Task details:
Lines from the material below that hold the string "Creato" are what is needed; copy each of them.

Supplied data:
╔══
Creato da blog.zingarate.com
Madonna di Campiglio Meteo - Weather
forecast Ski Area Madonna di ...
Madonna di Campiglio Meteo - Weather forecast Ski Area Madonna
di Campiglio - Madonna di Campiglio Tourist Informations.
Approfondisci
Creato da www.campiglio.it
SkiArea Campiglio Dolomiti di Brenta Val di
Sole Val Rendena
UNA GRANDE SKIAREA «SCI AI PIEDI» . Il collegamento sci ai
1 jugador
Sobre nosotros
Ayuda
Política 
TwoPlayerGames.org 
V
╚══
╔══
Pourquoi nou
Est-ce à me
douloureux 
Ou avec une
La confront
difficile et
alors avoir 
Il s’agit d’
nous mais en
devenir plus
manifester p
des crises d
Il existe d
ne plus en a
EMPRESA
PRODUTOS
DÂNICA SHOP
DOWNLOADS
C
╚══
Final answer:
Creato da blog.zingarate.com
Creato da www.campiglio.it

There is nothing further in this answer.